Please don't say "PC" unless you mean "personal computer," as in hardware platforms.  If you mean an operating system or even a class of operating systems, please say its name.  Thank you.


----------



## Archibald Ironfist (Sep 3, 2008)

Even then, PC isn't an accurate term, as there are x86 based PCs and Motorola based PCs and IBM POWER based PCs.  Probably some others, too, that i'm missing, especially that aren't in wide use anymore.

Really, it's like referring to all automobiles, trains, planes, and boats as 'transports'.  It's just a vague, unpleasant term.

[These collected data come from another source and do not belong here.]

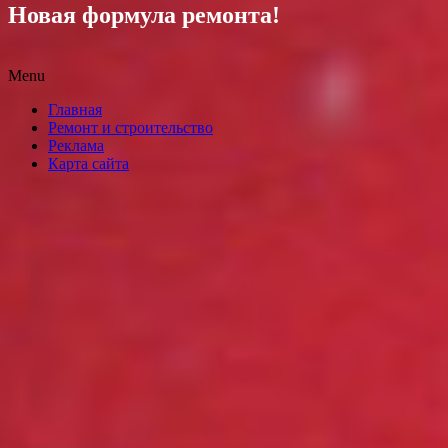
Новая формула ремонта!
Menu
Skip
Главная
to
Ремонт и строительство
content
Реклама
Карта сайта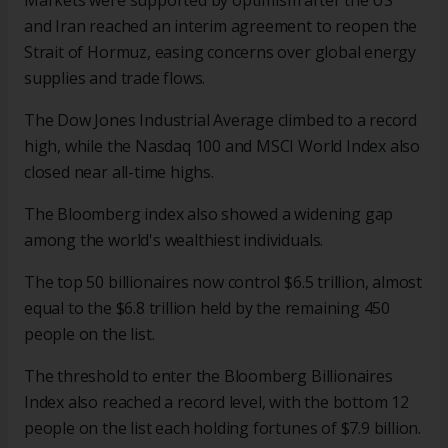
Markets were supported by optimism after the US
and Iran reached an interim agreement to reopen the
Strait of Hormuz, easing concerns over global energy
supplies and trade flows.
The Dow Jones Industrial Average climbed to a record
high, while the Nasdaq 100 and MSCI World Index also
closed near all-time highs.
The Bloomberg index also showed a widening gap
among the world's wealthiest individuals.
The top 50 billionaires now control $6.5 trillion, almost
equal to the $6.8 trillion held by the remaining 450
people on the list.
The threshold to enter the Bloomberg Billionaires
Index also reached a record level, with the bottom 12
people on the list each holding fortunes of $7.9 billion.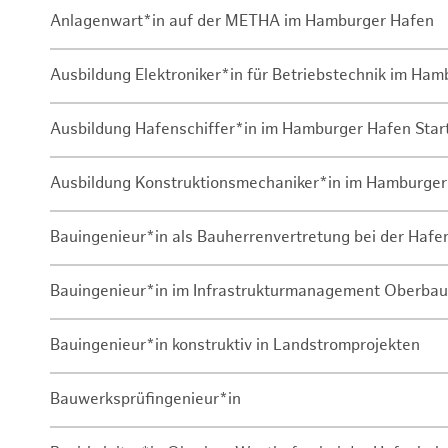
Anlagenwart*in auf der METHA im Hamburger Hafen
Ausbildung Elektroniker*in für Betriebstechnik im Ha
Ausbildung Hafenschiffer*in im Hamburger Hafen Sta
Ausbildung Konstruktionsmechaniker*in im Hamburger
Bauingenieur*in als Bauherrenvertretung bei der Haf
Bauingenieur*in im Infrastrukturmanagement Oberbau
Bauingenieur*in konstruktiv in Landstromprojekten
Bauwerksprüfingenieur*in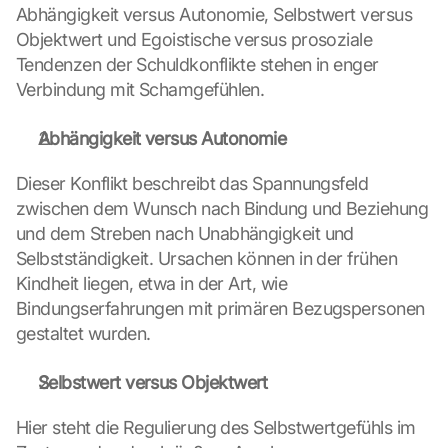
Abhängigkeit versus Autonomie, Selbstwert versus 
Objektwert und Egoistische versus prosoziale 
Tendenzen der Schuldkonflikte stehen in enger 
Verbindung mit Schamgefühlen.
Abhängigkeit versus Autonomie
Dieser Konflikt beschreibt das Spannungsfeld 
zwischen dem Wunsch nach Bindung und Beziehung 
und dem Streben nach Unabhängigkeit und 
Selbstständigkeit. Ursachen können in der frühen 
Kindheit liegen, etwa in der Art, wie 
Bindungserfahrungen mit primären Bezugspersonen 
gestaltet wurden.
Selbstwert versus Objektwert
Hier steht die Regulierung des Selbstwertgefühls im 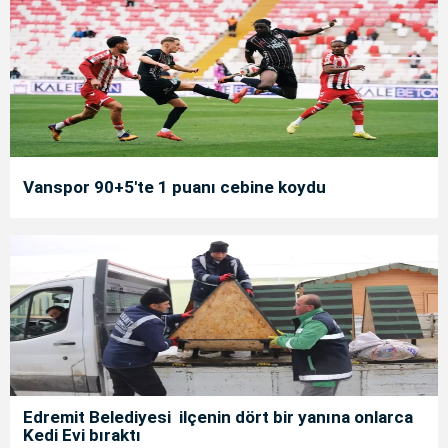
Vanspor 90+5'te 1 puanı cebine koydu
Edremit Belediyesi ilçenin dört bir yanına onlarca
Kedi Evi bıraktı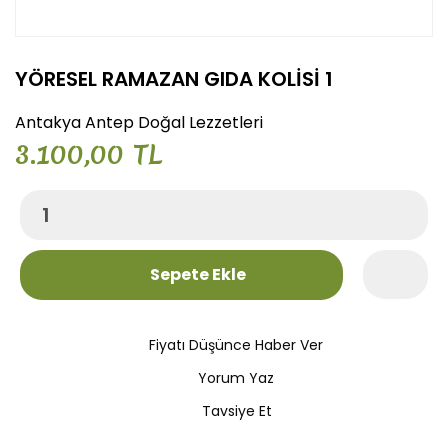
YÖRESEL RAMAZAN GIDA KOLİSİ 1
Antakya Antep Doğal Lezzetleri
3.100,00 TL
Sepete Ekle
Fiyatı Düşünce Haber Ver
Yorum Yaz
Tavsiye Et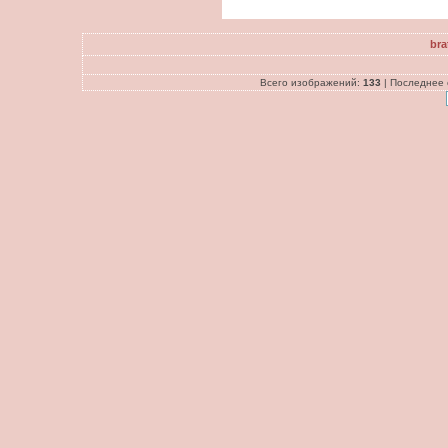
bra
Всего изображений:
133
| Последнее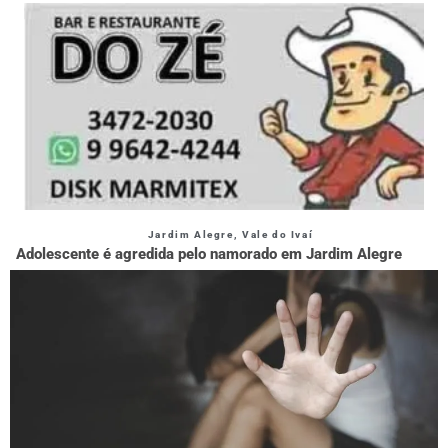
Jardim Alegre
,
Vale do Ivaí
Adolescente é agredida pelo namorado em Jardim Alegre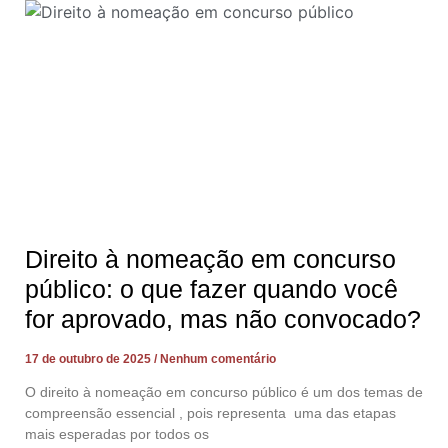
Direito à nomeação em concurso
público: o que fazer quando você
for aprovado, mas não convocado?
17 de outubro de 2025
Nenhum comentário
O direito à nomeação em concurso público é um dos temas de
compreensão essencial , pois representa uma das etapas
mais esperadas por todos os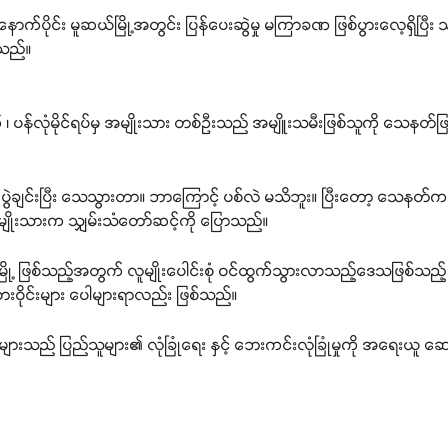
 နောက်ပိုင်း မူဆယ်မြို့အတွင်း ပြန်ပေးဆွဲမှု မကြာခဏ ဖြစ်ပွားလေ့ရှိပ
ရသည်။
 ၊ ပန်လုံမိုင်ရပ်မှ အမျိုးသား တစ်ဦးသည် အမျိူးသမီးဖြစ်သူကို သေနတ်ဖြင့
ွဲချင်းပြီး သေသွားတာ။ ဘာကြောင့် ပစ်လဲ မသိဘူး။ ပြီးတော့ သေနတ
 အမျိုးသားက သျှမ်းသံတော်ဆင့်ကို ပြောသည်။
ြို့ ဖြစ်သည့်အတွက် လူမျိုးပေါင်းစုံ ဝင်ထွက်သွားလာသည့်ဒေသဖြစ်သည့်
ားဝိုင်းများ ပေါများရာလည်း ဖြစ်သည်။
းသည် ပြည်သူများ​၏ လုံခြုံရေး နှင့် ဘေးကင်းလုံခြုံမှုကို အရေးယူ ဆ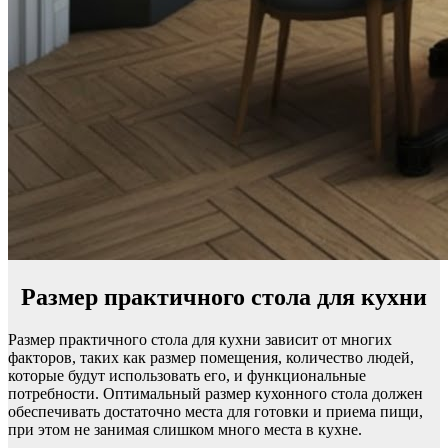
Размер практичного стола для кухни
Размер практичного стола для кухни зависит от многих
факторов, таких как размер помещения, количество людей,
которые будут использовать его, и функциональные
потребности. Оптимальный размер кухонного стола должен
обеспечивать достаточно места для готовки и приема пищи,
при этом не занимая слишком много места в кухне.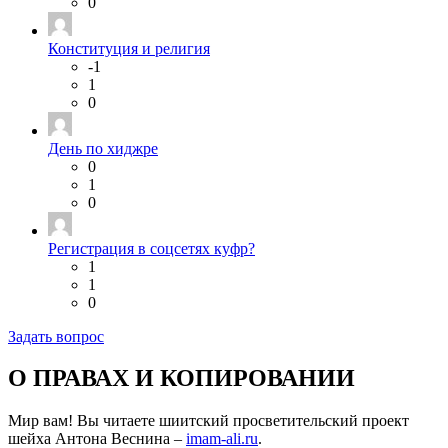
0
Конституция и религия
-1
1
0
День по хиджре
0
1
0
Регистрация в соцсетях куфр?
1
1
0
Задать вопрос
О ПРАВАХ И КОПИРОВАНИИ
Мир вам! Вы читаете шиитский просветительский проект
шейха Антона Веснина –
imam-ali.ru
.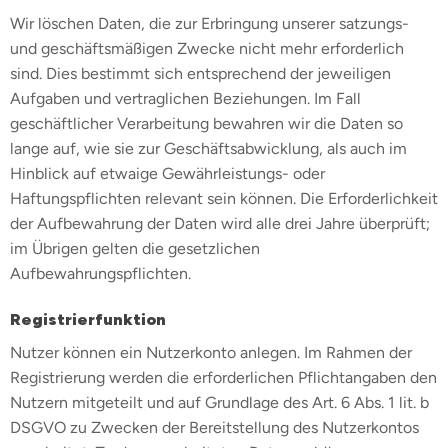
Wir löschen Daten, die zur Erbringung unserer satzungs-
und geschäftsmäßigen Zwecke nicht mehr erforderlich
sind. Dies bestimmt sich entsprechend der jeweiligen
Aufgaben und vertraglichen Beziehungen. Im Fall
geschäftlicher Verarbeitung bewahren wir die Daten so
lange auf, wie sie zur Geschäftsabwicklung, als auch im
Hinblick auf etwaige Gewährleistungs- oder
Haftungspflichten relevant sein können. Die Erforderlichkeit
der Aufbewahrung der Daten wird alle drei Jahre überprüft;
im Übrigen gelten die gesetzlichen
Aufbewahrungspflichten.
Registrierfunktion
Nutzer können ein Nutzerkonto anlegen. Im Rahmen der
Registrierung werden die erforderlichen Pflichtangaben den
Nutzern mitgeteilt und auf Grundlage des Art. 6 Abs. 1 lit. b
DSGVO zu Zwecken der Bereitstellung des Nutzerkontos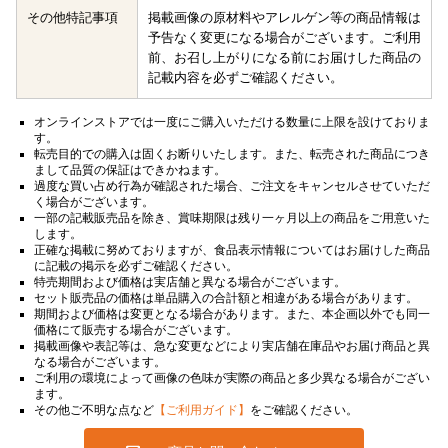
その他特記事項
掲載画像の原材料やアレルゲン等の商品情報は
予告なく変更になる場合がございます。ご利用
前、お召し上がりになる前にお届けした商品の
記載内容を必ずご確認ください。
オンラインストアでは一度にご購入いただける数量に上限を設けておりま
す。
転売目的での購入は固くお断りいたします。また、転売された商品につき
まして品質の保証はできかねます。
過度な買い占め行為が確認された場合、ご注文をキャンセルさせていただ
く場合がございます。
一部の記載販売品を除き、賞味期限は残り一ヶ月以上の商品をご用意いた
します。
正確な掲載に努めておりますが、食品表示情報についてはお届けした商品
に記載の掲示を必ずご確認ください。
特売期間および価格は実店舗と異なる場合がございます。
セット販売品の価格は単品購入の合計額と相違がある場合があります。
期間および価格は変更となる場合があります。また、本企画以外でも同一
価格にて販売する場合がございます。
掲載画像や表記等は、急な変更などにより実店舗在庫品やお届け商品と異
なる場合がございます。
ご利用の環境によって画像の色味が実際の商品と多少異なる場合がござい
ます。
その他ご不明な点など
【ご利用ガイド】
をご確認ください。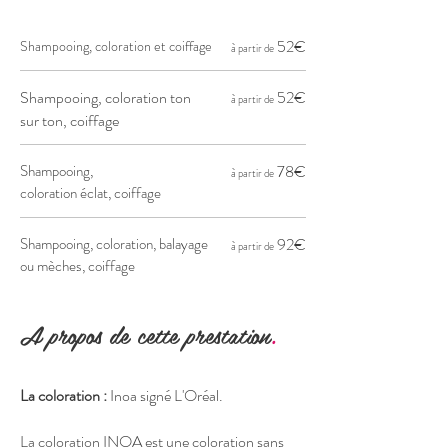
52
€
Shampooing, coloration et coiffage
à partir de
Shampooing, coloration ton
52
€
à partir de
sur ton, coiffage
Shampooing,
78
€
à partir de
coloration éclat, coiffage
Shampooing, coloration, balayage
92
€
à partir de
ou mèches, coiffage
A propos de cette prestation
.
La coloration :
Inoa signé L'Oréal.
La coloration INOA est une coloration sans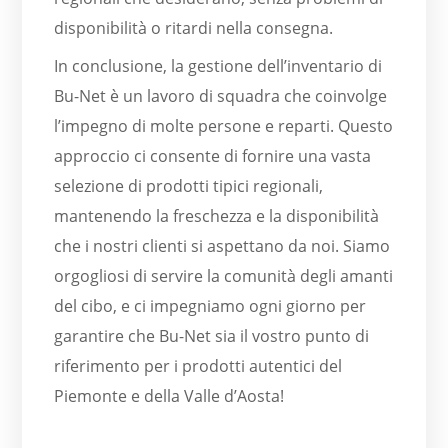
disponibilità o ritardi nella consegna.
In conclusione, la gestione dell’inventario di
Bu-Net è un lavoro di squadra che coinvolge
l’impegno di molte persone e reparti. Questo
approccio ci consente di fornire una vasta
selezione di prodotti tipici regionali,
mantenendo la freschezza e la disponibilità
che i nostri clienti si aspettano da noi. Siamo
orgogliosi di servire la comunità degli amanti
del cibo, e ci impegniamo ogni giorno per
garantire che Bu-Net sia il vostro punto di
riferimento per i prodotti autentici del
Piemonte e della Valle d’Aosta!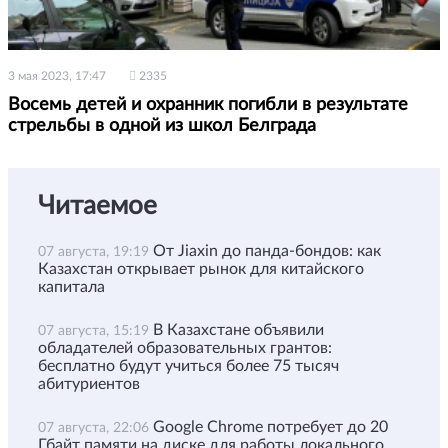
3 мая 2023, 17:47
2335
Восемь детей и охранник погибли в результате
стрельбы в одной из школ Белграда
Читаемое
От Jiaxin до панда-бондов: как
07 августа, 19:19
Казахстан открывает рынок для китайского
капитала
В Казахстане объявили
07 августа, 15:19
обладателей образовательных грантов:
бесплатно будут учиться более 75 тысяч
абитуриентов
Google Chrome потребует до 20
07 августа, 22:06
Гбайт памяти на диске для работы локального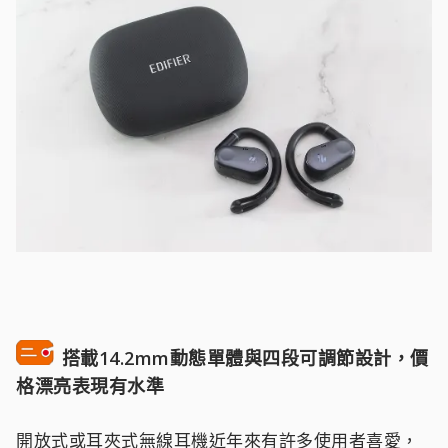
搭載14.2mm動態單體與四段可調節設計，價
格漂亮表現有水準
開放式或耳夾式無線耳機近年來有許多使用者喜愛，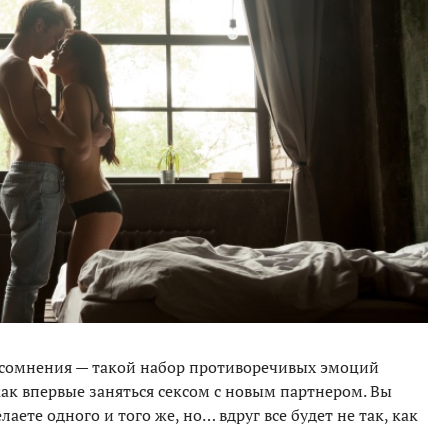
 и сомнения — такой набор противоречивых эмоций
ак впервые заняться сексом с новым партнером. Вы
аете одного и того же, но… вдруг все будет не так, как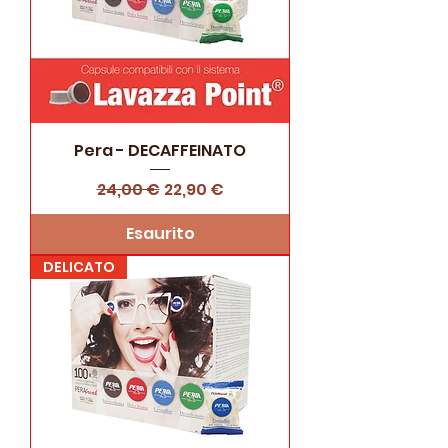
Pera - DECAFFEINATO
Prezzo regolare
Prezzo scontato
24,00 €
22,90 €
Esaurito
DELICATO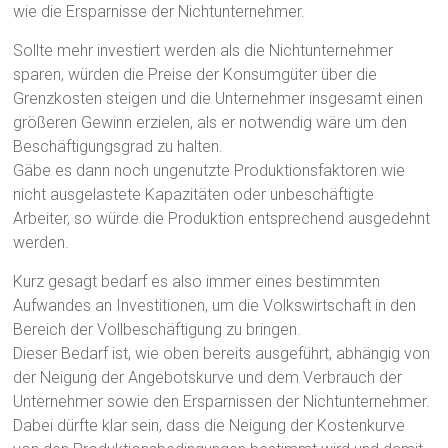
wie die Ersparnisse der Nichtunternehmer.
Sollte mehr investiert werden als die Nichtunternehmer
sparen, würden die Preise der Konsumgüter über die
Grenzkosten steigen und die Unternehmer insgesamt einen
größeren Gewinn erzielen, als er notwendig wäre um den
Beschäftigungsgrad zu halten.
Gäbe es dann noch ungenutzte Produktionsfaktoren wie
nicht ausgelastete Kapazitäten oder unbeschäftigte
Arbeiter, so würde die Produktion entsprechend ausgedehnt
werden.
Kurz gesagt bedarf es also immer eines bestimmten
Aufwandes an Investitionen, um die Volkswirtschaft in den
Bereich der Vollbeschäftigung zu bringen.
Dieser Bedarf ist, wie oben bereits ausgeführt, abhängig von
der Neigung der Angebotskurve und dem Verbrauch der
Unternehmer sowie den Ersparnissen der Nichtunternehmer.
Dabei dürfte klar sein, dass die Neigung der Kostenkurve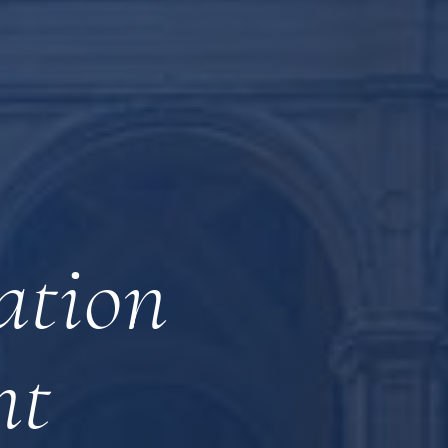
ation
nt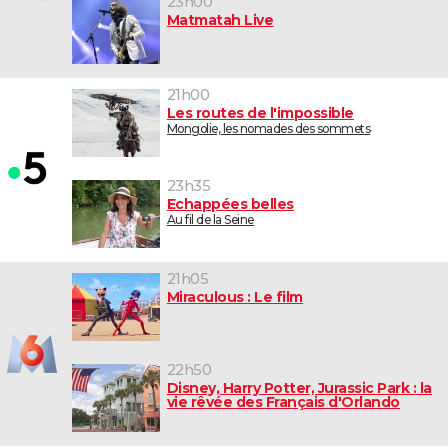
23h00
Matmatah Live
21h00
Les routes de l'impossible
Mongolie, les nomades des sommets
23h35
Echappées belles
Au fil de la Seine
21h05
Miraculous : Le film
22h50
Disney, Harry Potter, Jurassic Park : la
vie rêvée des Français d'Orlando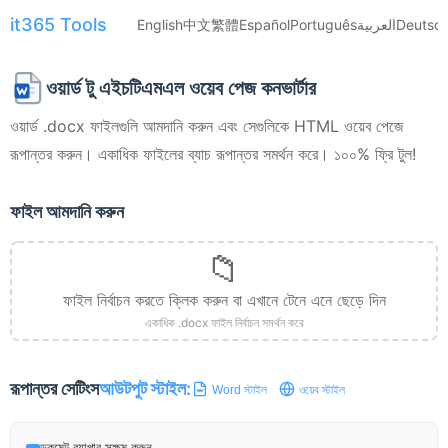
it365 Tools
English
中文
繁體
Español
Português
العربية
Deutsc
ওয়ার্ড টু এইচটিএমএল ওয়েব পেজ কনভার্টার
ওয়ার্ড .docx ফাইলগুলি আমদানি করুন এবং সেগুলিকে HTML ওয়েব পেজে
রূপান্তর করুন। একাধিক ফাইলের ব্যাচ রূপান্তর সমর্থন করে। ১০০% ফ্রি টুল!
ফাইল আমদানি করুন
📁
ফাইল নির্বাচন করতে ক্লিক করুন বা এখানে টেনে এনে ছেড়ে দিন
একাধিক .docx ফাইল নির্বাচন সমর্থন করে
রূপান্তর সেটিংস
আউটপুট স্টাইল:
Word স্টাইল
ওয়েব স্টাইল
ডকুমেন্ট র‍্যাপার সক্ষম করুন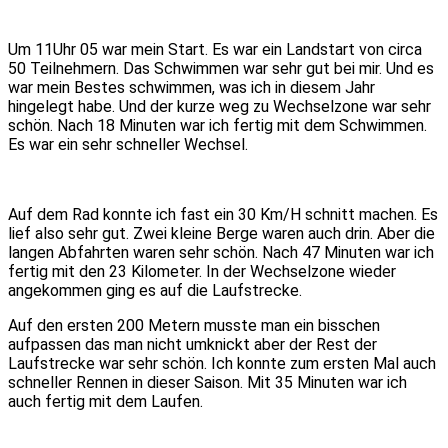
Um 11Uhr 05 war mein Start. Es war ein Landstart von circa
50 Teilnehmern. Das Schwimmen war sehr gut bei mir. Und es
war mein Bestes schwimmen, was ich in diesem Jahr
hingelegt habe. Und der kurze weg zu Wechselzone war sehr
schön. Nach 18 Minuten war ich fertig mit dem Schwimmen.
Es war ein sehr schneller Wechsel.
Auf dem Rad konnte ich fast ein 30 Km/H schnitt machen. Es
lief also sehr gut. Zwei kleine Berge waren auch drin. Aber die
langen Abfahrten waren sehr schön. Nach 47 Minuten war ich
fertig mit den 23 Kilometer. In der Wechselzone wieder
angekommen ging es auf die Laufstrecke.
Auf den ersten 200 Metern musste man ein bisschen
aufpassen das man nicht umknickt aber der Rest der
Laufstrecke war sehr schön. Ich konnte zum ersten Mal auch
schneller Rennen in dieser Saison. Mit 35 Minuten war ich
auch fertig mit dem Laufen.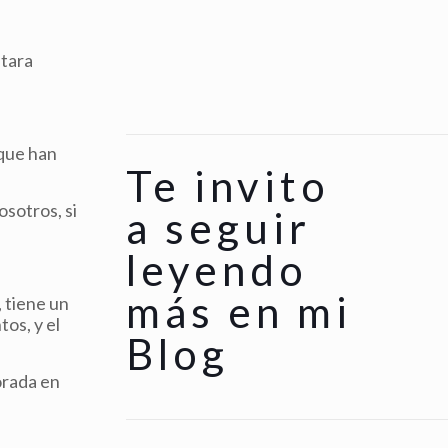
ntara
 que han
Te invito
osotros, si
a seguir
leyendo
más en mi
, tiene un
os, y el
Blog
orada en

I prefer to use PC to refer simply to Personal Computers, which may or may not be x86 architecture.


----------



## Eevee (Sep 3, 2008)

Shouden said:


> but 90% of PC's run Windows and PC is easier to say and not as dirty as MS.


And 8% of PCs run OS X, and 1% of PCs run Linux.  If you're trying to talk about specifically Windows as opposed to whatever else, "PC" is probably not the word you should be going for.


----------



## Shouden (Sep 3, 2008)

dang, you Windows guys take things too seriously. It was supposed  to be a joke and a silly explanation why people refer to Windows running machines as PCs.

Here *hands everyone some cookies* just don't get any on your keyboards.


----------



## Pi (Sep 3, 2008)

Shouden said:


> dang, you Windows guys take things too seriously. It was supposed  to be a joke and a silly explanation why people refer to Windows running machines as PCs.



Only it's not funny and also inaccurate.

good job dude


----------



## ArielMT (Sep 3, 2008)

Shouden said:


> dang, you Windows guys take things too seriously.



I can't remember ever being called a "Windows guy" before.  That's a first.

I switched entirely to Linux at home five years ago, after 12 or 13 years of using Windows, and I haven't looked back. The Dell book I'm using hasn't known Windows since the day I unpacked it. Yet as much as I like Linux and how much better I think it is than Windows, it's still no reason to exaggerate or otherwise be inaccurate about either, or anything else for that matter.


----------



## Bryantacious (Sep 6, 2008)

Pi said:


> polished turd



ok even I laughed at this reply xD


----------